For in-depth analysis go to Electrosmash, I can’t do anything better 😊. I’ll just point out some interesting things about the circuit.
I’ll briefly cover three main sections – amplifier and clipping circuit, filter and output section, and mostly in context of difference to the MXR Distortion +.
Gain and Clipping Stage
Looking at amplifier and clipping section – if we, for a second, ignore multiple clipping options – the diagram looks pretty close to my previous build (MXR Distortion+ clone):
This is a typical non-inverting op-amp circuit – pretty similar to the MXR pedal. The main difference really are two resistor/capacitor pairs: R4/C5 & R5/C6. They shape the frequency response of the gain stage and that gets clipped by the clipping stage.
Minimum gain is 1 when distortion pot is completely rolled-off. Maximum gain of the amplifier would be when the distortion pot is at maximum and gives over 67dB of gain (100K pot and R4 and R5 in parallel determine this). Compare this to 46dB gain of MXR Distortion+ pedal.

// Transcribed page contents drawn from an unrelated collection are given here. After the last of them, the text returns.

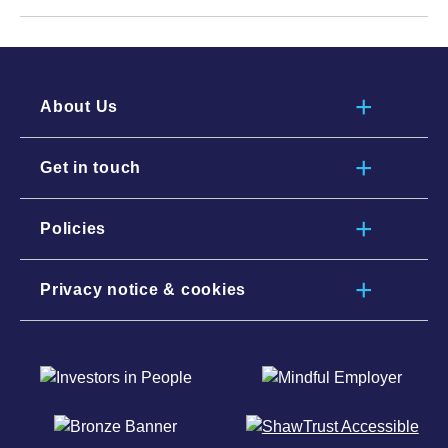
About Us
Get in touch
Policies
Privacy notice & cookies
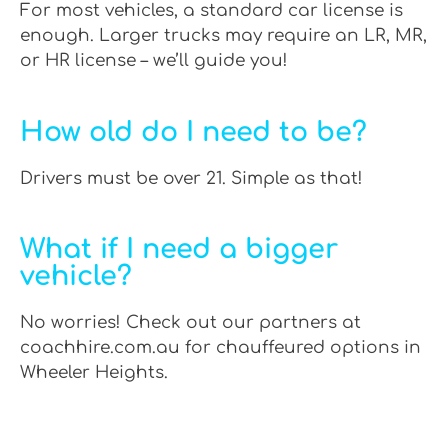
For most vehicles, a standard car license is
enough. Larger trucks may require an LR, MR,
or HR license – we’ll guide you!
How old do I need to be?
Drivers must be over 21. Simple as that!
What if I need a bigger
vehicle?
No worries! Check out our partners at
coachhire.com.au for chauffeured options in
Wheeler Heights.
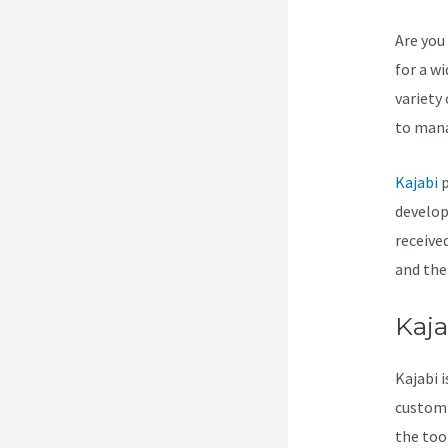
Are you 
for a w
variety
to mana
Kajabi
p
develop
receive
and ther
Kaja
Kajabi i
customiz
the too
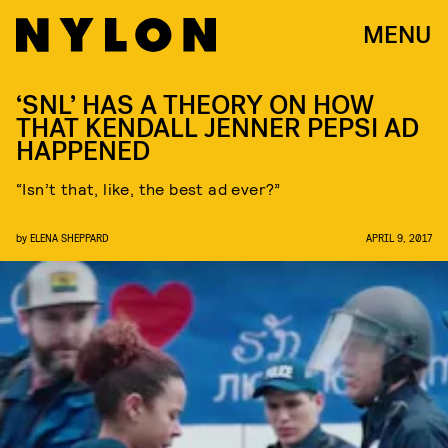
MENU
‘SNL’ HAS A THEORY ON HOW
THAT KENDALL JENNER PEPSI AD
HAPPENED
“Isn’t that, like, the best ad ever?”
by
ELENA SHEPPARD
APRIL 9, 2017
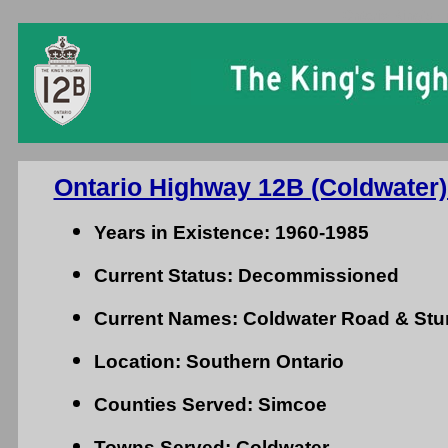
Ontario King's H
Ontario Highway 12B (Coldwater)
Years in Existence: 1960-1985
Current Status: Decommissioned
Current Names: Coldwater Road & St
Location: Southern Ontario
Counties Served: Simcoe
Towns Served: Coldwater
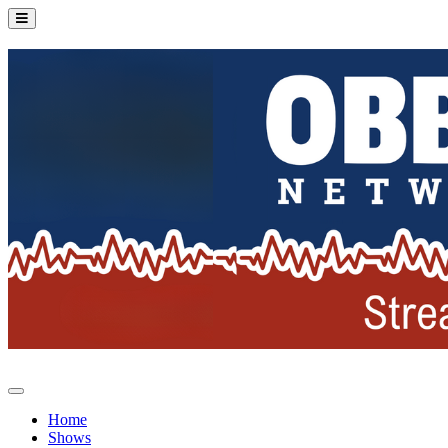
Home
Shows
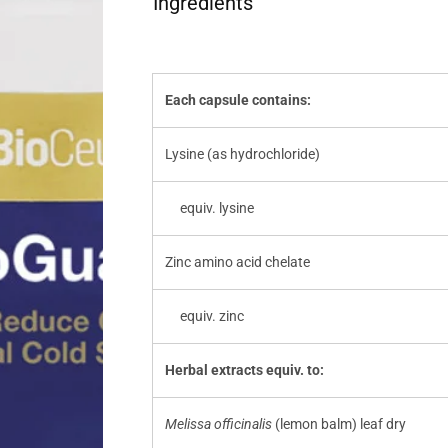
Ingredients
Each capsule contains:
Lysine (as hydrochloride)
equiv. lysine
Zinc amino acid chelate
equiv. zinc
Herbal extracts equiv. to:
Melissa officinalis
(lemon balm) leaf dry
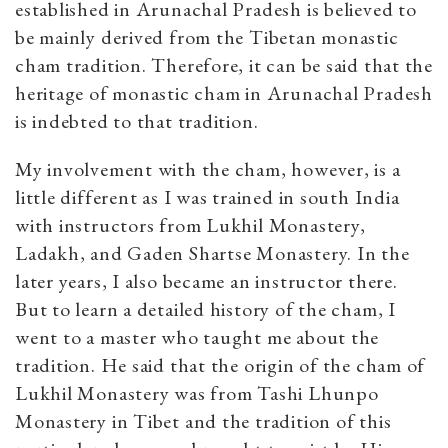
established in Arunachal Pradesh is believed to
be mainly derived from the Tibetan monastic
cham tradition. Therefore, it can be said that the
heritage of monastic cham in Arunachal Pradesh
is indebted to that tradition.
My involvement with the cham, however, is a
little different as I was trained in south India
with instructors from Lukhil Monastery,
Ladakh, and Gaden Shartse Monastery. In the
later years, I also became an instructor there.
But to learn a detailed history of the cham, I
went to a master who taught me about the
tradition. He said that the origin of the cham of
Lukhil Monastery was from Tashi Lhunpo
Monastery in Tibet and the tradition of this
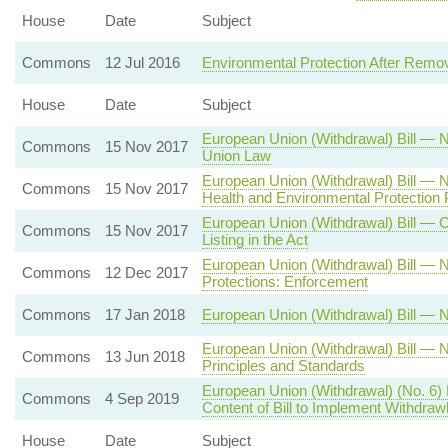
House
Date
Subject
Commons
12 Jul 2016
Environmental Protection After Remo
House
Date
Subject
European Union (Withdrawal) Bill —
Commons
15 Nov 2017
Union Law
European Union (Withdrawal) Bill 
Commons
15 Nov 2017
Health and Environmental Protection P
European Union (Withdrawal) Bill — 
Commons
15 Nov 2017
Listing in the Act
European Union (Withdrawal) Bill —
Commons
12 Dec 2017
Protections: Enforcement
Commons
17 Jan 2018
European Union (Withdrawal) Bill — 
European Union (Withdrawal) Bill —
Commons
13 Jun 2018
Principles and Standards
European Union (Withdrawal) (No. 6)
Commons
4 Sep 2019
Content of Bill to Implement Withdra
House
Date
Subject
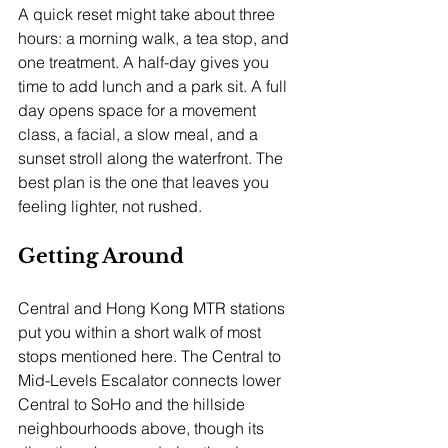
A quick reset might take about three 
hours: a morning walk, a tea stop, and 
one treatment. A half-day gives you 
time to add lunch and a park sit. A full 
day opens space for a movement 
class, a facial, a slow meal, and a 
sunset stroll along the waterfront. The 
best plan is the one that leaves you 
feeling lighter, not rushed.
Getting Around
Central and Hong Kong MTR stations 
put you within a short walk of most 
stops mentioned here. The Central to 
Mid-Levels Escalator connects lower 
Central to SoHo and the hillside 
neighbourhoods above, though its 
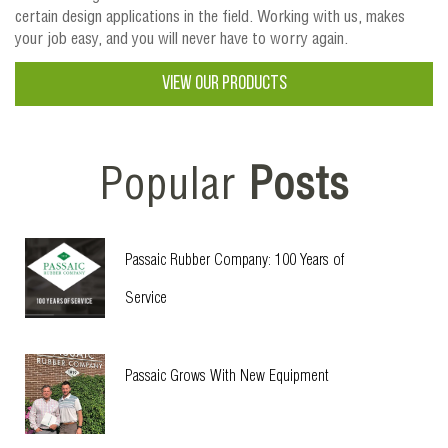
certain design applications in the field. Working with us, makes
your job easy, and you will never have to worry again.
VIEW OUR PRODUCTS
Popular
Posts
Passaic Rubber Company: 100 Years of
Service
Passaic Grows With New Equipment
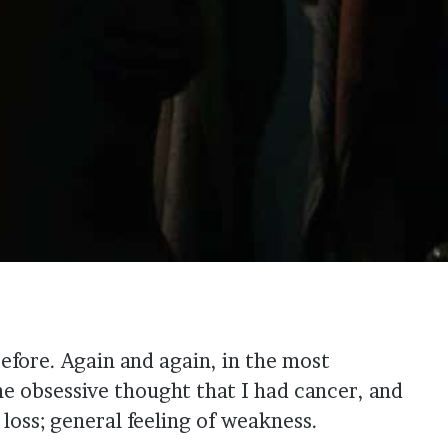
before. Again and again, in the most
e obsessive thought that I had cancer, and
loss; general feeling of weakness.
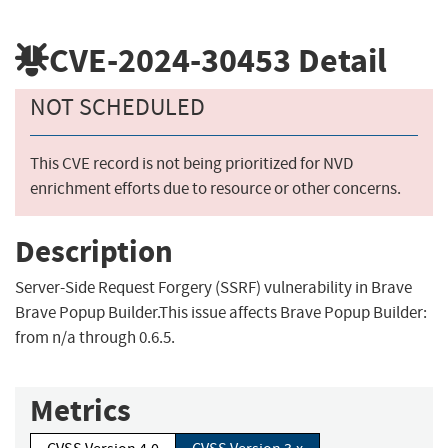
CVE-2024-30453
Detail
NOT SCHEDULED
This CVE record is not being prioritized for NVD
enrichment efforts due to resource or other concerns.
Description
Server-Side Request Forgery (SSRF) vulnerability in Brave
Brave Popup Builder.This issue affects Brave Popup Builder:
from n/a through 0.6.5.
Metrics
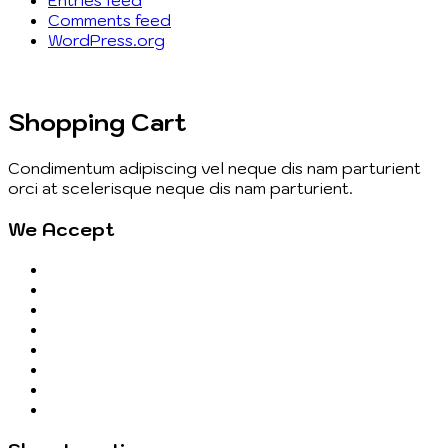
Comments feed
WordPress.org
Shopping Cart
Condimentum adipiscing vel neque dis nam parturient
orci at scelerisque neque dis nam parturient.
We Accept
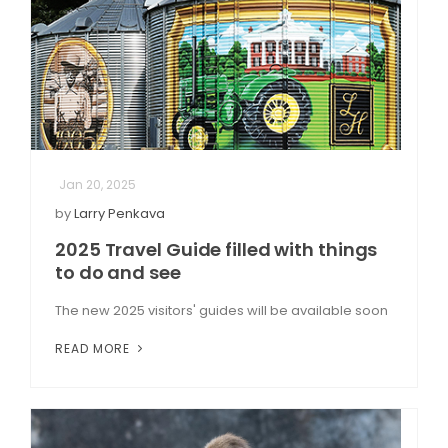
Jan 20, 2025
by
Larry Penkava
2025 Travel Guide filled with things
to do and see
The new 2025 visitors' guides will be available soon
READ MORE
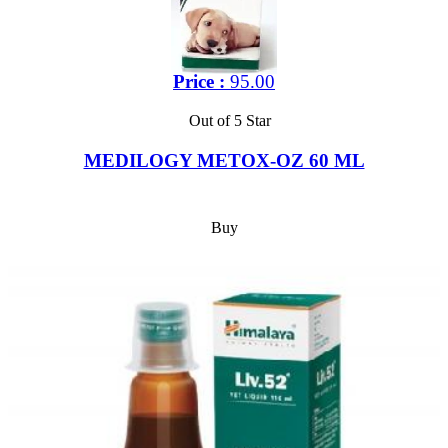
Price :
95.00
Out of 5 Star
MEDILOGY METOX-OZ 60 ML
Buy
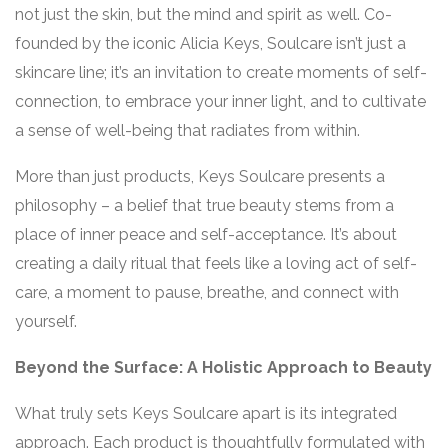
not just the skin, but the mind and spirit as well. Co-
founded by the iconic Alicia Keys, Soulcare isn’t just a
skincare line; it’s an invitation to create moments of self-
connection, to embrace your inner light, and to cultivate
a sense of well-being that radiates from within.
More than just products, Keys Soulcare presents a
philosophy – a belief that true beauty stems from a
place of inner peace and self-acceptance. It’s about
creating a daily ritual that feels like a loving act of self-
care, a moment to pause, breathe, and connect with
yourself.
Beyond the Surface: A Holistic Approach to Beauty
What truly sets Keys Soulcare apart is its integrated
approach. Each product is thoughtfully formulated with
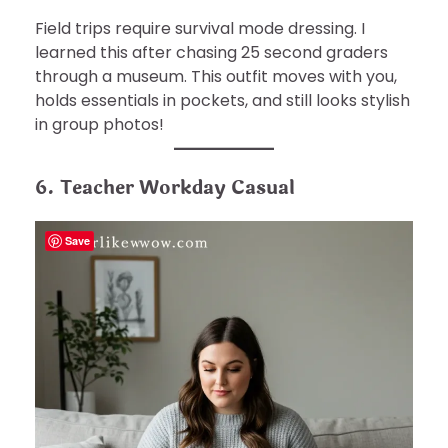
Field trips require survival mode dressing. I
learned this after chasing 25 second graders
through a museum. This outfit moves with you,
holds essentials in pockets, and still looks stylish
in group photos!
6. Teacher Workday Casual
Save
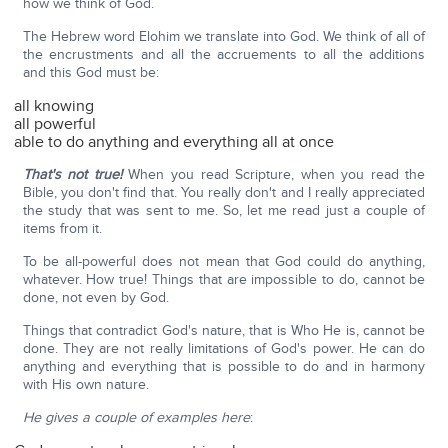
how we think of God.
The Hebrew word Elohim we translate into God. We think of all of
the encrustments and all the accruements to all the additions
and this God must be:
all knowing
all powerful
able to do anything and everything all at once
That's not true!
When you read Scripture, when you read the
Bible, you don't find that. You really don't and I really appreciated
the study that was sent to me. So, let me read just a couple of
items from it.
To be all-powerful does not mean that God could do anything,
whatever. How true! Things that are impossible to do, cannot be
done, not even by God.
Things that contradict God's nature, that is Who He is, cannot be
done. They are not really limitations of God's power. He can do
anything and everything that is possible to do and in harmony
with His own nature.
He gives a couple of examples here
:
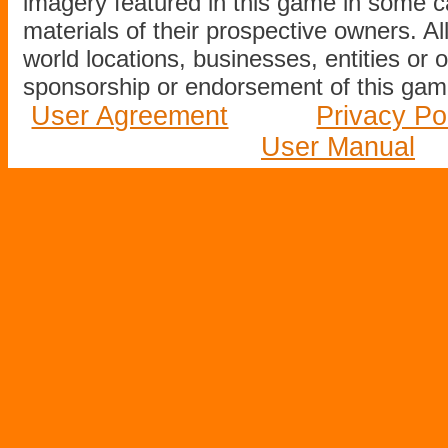
imagery featured in this game in some c
materials of their prospective owners. All
world locations, businesses, entities or 
sponsorship or endorsement of this game
User Agreement
Privacy Po
User Manual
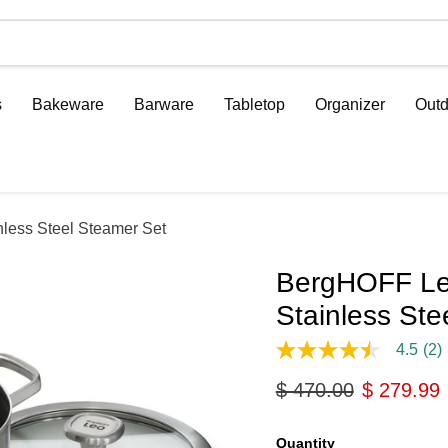
s
Bakeware
Barware
Tabletop
Organizer
Outd
less Steel Steamer Set
BergHOFF Leo
Stainless Ste
4.5
(2)
4.5
out
Original price
Current p
$ 470.00
$ 279.99
of
5
stars,
average
Quantity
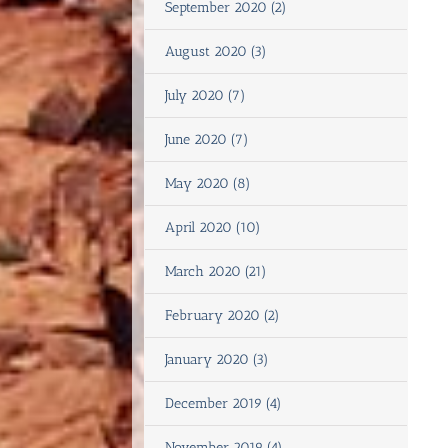
September 2020 (2)
August 2020 (3)
July 2020 (7)
June 2020 (7)
May 2020 (8)
April 2020 (10)
March 2020 (21)
February 2020 (2)
January 2020 (3)
December 2019 (4)
November 2019 (4)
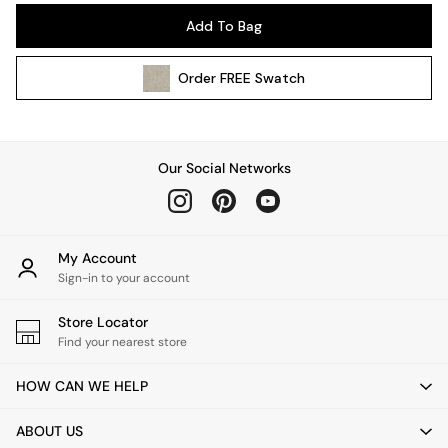
Pendant Lights
Add To Bag
Table & Desk Lamps
Wall Lights
Order
FREE
Swatch
Kitchen
All Bathroom
All Hallway
All bedding
Our Social Networks
Rugs
Curtains
Cushions & Throws
Cushions
My Account
Throws
Sign-in to your account
Home Accessories
Store Locator
Home Fragrance
Find your nearest store
Mirrors
Wall Art
HOW CAN WE HELP
Vases
Clocks
ABOUT US
Inspiration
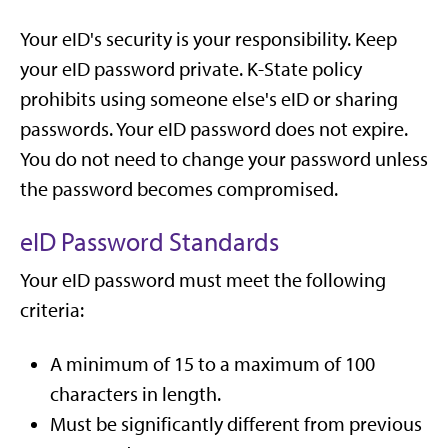
Your eID's security is your responsibility. Keep
your eID password private. K-State policy
prohibits using someone else's eID or sharing
passwords. Your eID password does not expire.
You do not need to change your password unless
the password becomes compromised.
eID Password Standards
Your eID password must meet the following
criteria:
A minimum of 15 to a maximum of 100
characters in length.
Must be significantly different from previous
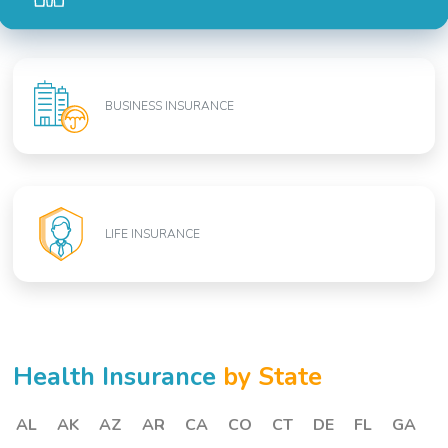
BUSINESS INSURANCE
LIFE INSURANCE
Health Insurance
by State
AL
AK
AZ
AR
CA
CO
CT
DE
FL
GA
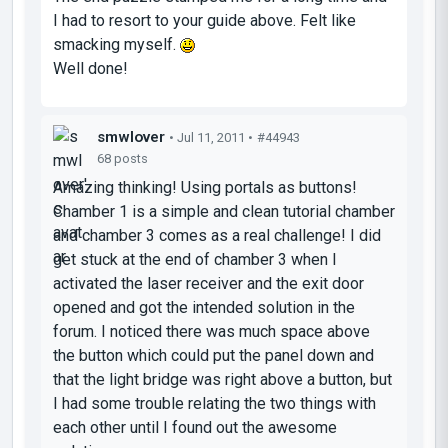
I had to resort to your guide above. Felt like
smacking myself.
Well done!
smwlover
• Jul 11, 2011 •
#44943
68 posts
Amazing thinking! Using portals as buttons!
Chamber 1 is a simple and clean tutorial chamber
and chamber 3 comes as a real challenge! I did
get stuck at the end of chamber 3 when I
activated the laser receiver and the exit door
opened and got the intended solution in the
forum. I noticed there was much space above
the button which could put the panel down and
that the light bridge was right above a button, but
I had some trouble relating the two things with
each other until I found out the awesome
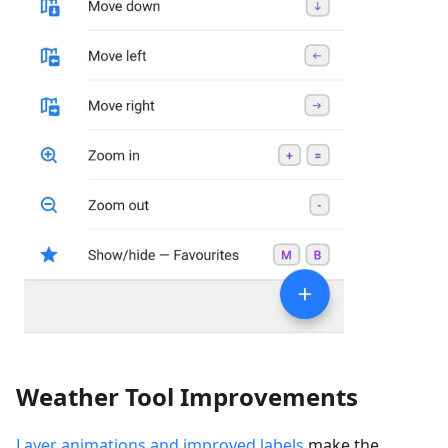
Weather Tool Improvements
Layer animations and improved labels
make the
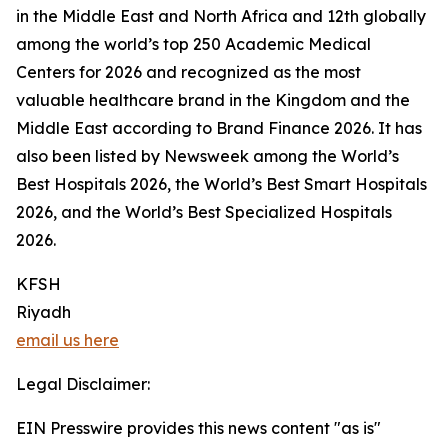
in the Middle East and North Africa and 12th globally
among the world’s top 250 Academic Medical
Centers for 2026 and recognized as the most
valuable healthcare brand in the Kingdom and the
Middle East according to Brand Finance 2026. It has
also been listed by Newsweek among the World’s
Best Hospitals 2026, the World’s Best Smart Hospitals
2026, and the World’s Best Specialized Hospitals
2026.
KFSH
Riyadh
email us here
Legal Disclaimer:
EIN Presswire provides this news content "as is"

Of course, it will be hard to reach that gain since we’ll hit various op-amp limitations before that happens. Of course we’ll never be able to pass 9Vpp of our power supply, but more realistically we’ll hit op-amp limit of 6 to 7Vpp due to op-amp not being rail-to-rail. This really means that signal as high as 3mVpp from guitar will reach this limitation.
Frequency response of this stage is shaped by two resistor-capacitor pairs. R5 and C6 on the op-amp’s inverting input form a high pass filter with cut-off frequency of about 60Hz, but in parallel, R4 and C5 form another high pass filter with cut-off frequency of about 1.5KHz.
Max gain thus, over 1.5KHz is about 67dB. If we look at isolation R5/C6 filter – max gain for it (over 60Hz) is 1+100K/560 which is still respectable 45dB. What this really means is that R5/C6 helps with boosting somewhat low frequencies which would have not been boosted as much with just R4/C5. With just R4/C5 alone, 45dB gain would have been realized around 130Hz.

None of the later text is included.